= Beginning of Section =

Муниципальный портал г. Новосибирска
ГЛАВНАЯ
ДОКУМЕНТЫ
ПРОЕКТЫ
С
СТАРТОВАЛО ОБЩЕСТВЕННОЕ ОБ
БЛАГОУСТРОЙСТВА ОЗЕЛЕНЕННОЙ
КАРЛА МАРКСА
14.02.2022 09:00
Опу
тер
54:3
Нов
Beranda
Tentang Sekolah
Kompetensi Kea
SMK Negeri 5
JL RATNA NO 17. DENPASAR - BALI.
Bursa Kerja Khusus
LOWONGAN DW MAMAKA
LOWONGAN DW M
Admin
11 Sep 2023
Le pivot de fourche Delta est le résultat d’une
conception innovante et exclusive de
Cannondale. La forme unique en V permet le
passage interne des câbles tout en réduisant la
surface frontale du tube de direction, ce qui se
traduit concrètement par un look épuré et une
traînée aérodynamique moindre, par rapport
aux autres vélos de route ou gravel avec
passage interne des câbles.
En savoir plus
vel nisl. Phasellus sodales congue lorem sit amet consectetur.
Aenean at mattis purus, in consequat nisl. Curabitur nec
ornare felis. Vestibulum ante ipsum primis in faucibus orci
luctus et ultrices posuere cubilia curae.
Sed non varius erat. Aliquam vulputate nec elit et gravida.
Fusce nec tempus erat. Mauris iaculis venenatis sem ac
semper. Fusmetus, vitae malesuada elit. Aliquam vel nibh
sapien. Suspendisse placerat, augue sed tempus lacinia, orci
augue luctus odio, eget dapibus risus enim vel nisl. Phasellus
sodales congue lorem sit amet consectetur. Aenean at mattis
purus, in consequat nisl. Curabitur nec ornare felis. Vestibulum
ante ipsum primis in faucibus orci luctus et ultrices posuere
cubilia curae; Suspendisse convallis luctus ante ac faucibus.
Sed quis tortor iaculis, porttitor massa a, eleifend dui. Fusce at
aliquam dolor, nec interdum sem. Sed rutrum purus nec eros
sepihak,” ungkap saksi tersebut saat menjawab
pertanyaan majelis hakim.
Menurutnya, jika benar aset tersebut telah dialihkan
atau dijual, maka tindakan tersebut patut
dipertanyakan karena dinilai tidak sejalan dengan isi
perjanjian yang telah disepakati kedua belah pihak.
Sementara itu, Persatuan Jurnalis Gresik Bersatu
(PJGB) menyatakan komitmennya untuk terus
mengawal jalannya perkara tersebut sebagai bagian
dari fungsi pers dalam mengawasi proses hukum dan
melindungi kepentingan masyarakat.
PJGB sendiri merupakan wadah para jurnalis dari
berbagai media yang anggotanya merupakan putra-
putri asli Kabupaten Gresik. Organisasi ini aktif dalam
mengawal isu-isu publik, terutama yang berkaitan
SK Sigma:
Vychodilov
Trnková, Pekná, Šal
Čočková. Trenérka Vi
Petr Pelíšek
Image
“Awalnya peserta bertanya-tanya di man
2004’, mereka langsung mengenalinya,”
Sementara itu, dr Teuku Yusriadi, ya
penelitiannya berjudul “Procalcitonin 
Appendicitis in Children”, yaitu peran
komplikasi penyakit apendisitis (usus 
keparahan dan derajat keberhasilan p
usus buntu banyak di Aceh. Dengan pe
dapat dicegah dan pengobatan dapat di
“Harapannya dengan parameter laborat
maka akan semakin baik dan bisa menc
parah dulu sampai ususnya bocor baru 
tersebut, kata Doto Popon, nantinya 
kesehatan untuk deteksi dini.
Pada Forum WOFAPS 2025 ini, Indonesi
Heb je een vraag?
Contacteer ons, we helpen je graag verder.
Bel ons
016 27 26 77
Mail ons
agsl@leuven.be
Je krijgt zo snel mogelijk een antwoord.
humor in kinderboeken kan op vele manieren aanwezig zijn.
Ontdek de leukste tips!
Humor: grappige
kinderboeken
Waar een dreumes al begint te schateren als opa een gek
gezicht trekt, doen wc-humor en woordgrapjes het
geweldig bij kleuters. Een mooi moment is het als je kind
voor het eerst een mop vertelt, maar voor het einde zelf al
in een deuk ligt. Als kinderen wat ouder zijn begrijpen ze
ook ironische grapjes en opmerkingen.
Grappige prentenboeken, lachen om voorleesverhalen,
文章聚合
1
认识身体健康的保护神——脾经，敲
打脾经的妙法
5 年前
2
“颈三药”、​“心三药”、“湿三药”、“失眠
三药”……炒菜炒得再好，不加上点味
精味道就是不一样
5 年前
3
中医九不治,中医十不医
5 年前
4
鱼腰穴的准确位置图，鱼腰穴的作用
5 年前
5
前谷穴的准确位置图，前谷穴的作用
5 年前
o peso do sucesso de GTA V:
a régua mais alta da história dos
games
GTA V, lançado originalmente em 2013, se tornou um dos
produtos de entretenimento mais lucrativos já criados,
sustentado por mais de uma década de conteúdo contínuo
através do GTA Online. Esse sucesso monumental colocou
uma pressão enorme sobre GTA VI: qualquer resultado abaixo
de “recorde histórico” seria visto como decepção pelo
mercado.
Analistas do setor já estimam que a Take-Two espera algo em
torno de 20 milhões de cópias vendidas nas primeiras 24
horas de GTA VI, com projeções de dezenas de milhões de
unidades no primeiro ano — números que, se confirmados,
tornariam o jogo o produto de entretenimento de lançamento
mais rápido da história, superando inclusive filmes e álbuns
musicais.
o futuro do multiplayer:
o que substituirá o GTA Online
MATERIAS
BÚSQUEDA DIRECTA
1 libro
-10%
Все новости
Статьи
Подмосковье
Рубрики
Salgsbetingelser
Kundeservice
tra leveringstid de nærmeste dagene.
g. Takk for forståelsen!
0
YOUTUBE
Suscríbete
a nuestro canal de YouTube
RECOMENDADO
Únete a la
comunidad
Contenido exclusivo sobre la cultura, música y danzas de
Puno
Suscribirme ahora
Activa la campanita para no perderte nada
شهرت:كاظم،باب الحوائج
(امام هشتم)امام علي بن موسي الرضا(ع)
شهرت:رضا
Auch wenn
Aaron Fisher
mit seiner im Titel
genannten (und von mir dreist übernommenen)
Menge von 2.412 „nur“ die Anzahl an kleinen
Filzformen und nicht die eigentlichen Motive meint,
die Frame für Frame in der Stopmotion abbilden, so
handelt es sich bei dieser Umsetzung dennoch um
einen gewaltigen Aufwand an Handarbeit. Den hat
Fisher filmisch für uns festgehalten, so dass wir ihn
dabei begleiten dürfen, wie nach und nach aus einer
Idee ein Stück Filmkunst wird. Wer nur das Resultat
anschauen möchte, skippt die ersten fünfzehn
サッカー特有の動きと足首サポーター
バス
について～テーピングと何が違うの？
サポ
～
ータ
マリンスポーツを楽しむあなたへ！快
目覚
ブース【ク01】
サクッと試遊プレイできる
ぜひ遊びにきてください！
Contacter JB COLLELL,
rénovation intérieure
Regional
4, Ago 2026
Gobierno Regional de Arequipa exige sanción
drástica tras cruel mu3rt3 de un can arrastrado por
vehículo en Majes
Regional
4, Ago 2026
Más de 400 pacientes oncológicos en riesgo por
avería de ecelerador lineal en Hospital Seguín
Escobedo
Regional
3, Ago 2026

= End of Section =

Exercise goal - Could you restate, word for word, the lines above from the one with "PJGB sendiri merupakan" to the one with "o peso do sucesso", both included?

The completed task -
PJGB sendiri merupakan wadah para jurnalis dari
berbagai media yang anggotanya merupakan putra-
putri asli Kabupaten Gresik. Organisasi ini aktif dalam
mengawal isu-isu publik, terutama yang berkaitan
SK Sigma:
Vychodilov
Trnková, Pekná, Šal
Čočková. Trenérka Vi
Petr Pelíšek
Image
“Awalnya peserta bertanya-tanya di man
2004’, mereka langsung mengenalinya,”
Sementara itu, dr Teuku Yusriadi, ya
penelitiannya berjudul “Procalcitonin 
Appendicitis in Children”, yaitu peran
komplikasi penyakit apendisitis (usus 
keparahan dan derajat keberhasilan p
usus buntu banyak di Aceh. Dengan pe
dapat dicegah dan pengobatan dapat di
“Harapannya dengan parameter laborat
maka akan semakin baik dan bisa menc
parah dulu sampai ususnya bocor baru 
tersebut, kata Doto Popon, nantinya 
kesehatan untuk deteksi dini.
Pada Forum WOFAPS 2025 ini, Indonesi
Heb je een vraag?
Contacteer ons, we helpen je graag verder.
Bel ons
016 27 26 77
Mail ons
agsl@leuven.be
Je krijgt zo snel mogelijk een antwoord.
humor in kinderboeken kan op vele manieren aanwezig zijn.
Ontdek de leukste tips!
Humor: grappige
kinderboeken
Waar een dreumes al begint te schateren als opa een gek
gezicht trekt, doen wc-humor en woordgrapjes het
geweldig bij kleuters. Een mooi moment is het als je kind
voor het eerst een mop vertelt, maar voor het einde zelf al
in een deuk ligt. Als kinderen wat ouder zijn begrijpen ze
ook ironische grapjes en opmerkingen.
Grappige prentenboeken, lachen om voorleesverhalen,
文章聚合
1
认识身体健康的保护神——脾经，敲
打脾经的妙法
5 年前
2
“颈三药”、​“心三药”、“湿三药”、“失眠
三药”……炒菜炒得再好，不加上点味
精味道就是不一样
5 年前
3
中医九不治,中医十不医
5 年前
4
鱼腰穴的准确位置图，鱼腰穴的作用
5 年前
5
前谷穴的准确位置图，前谷穴的作用
5 年前
o peso do sucesso de GTA V:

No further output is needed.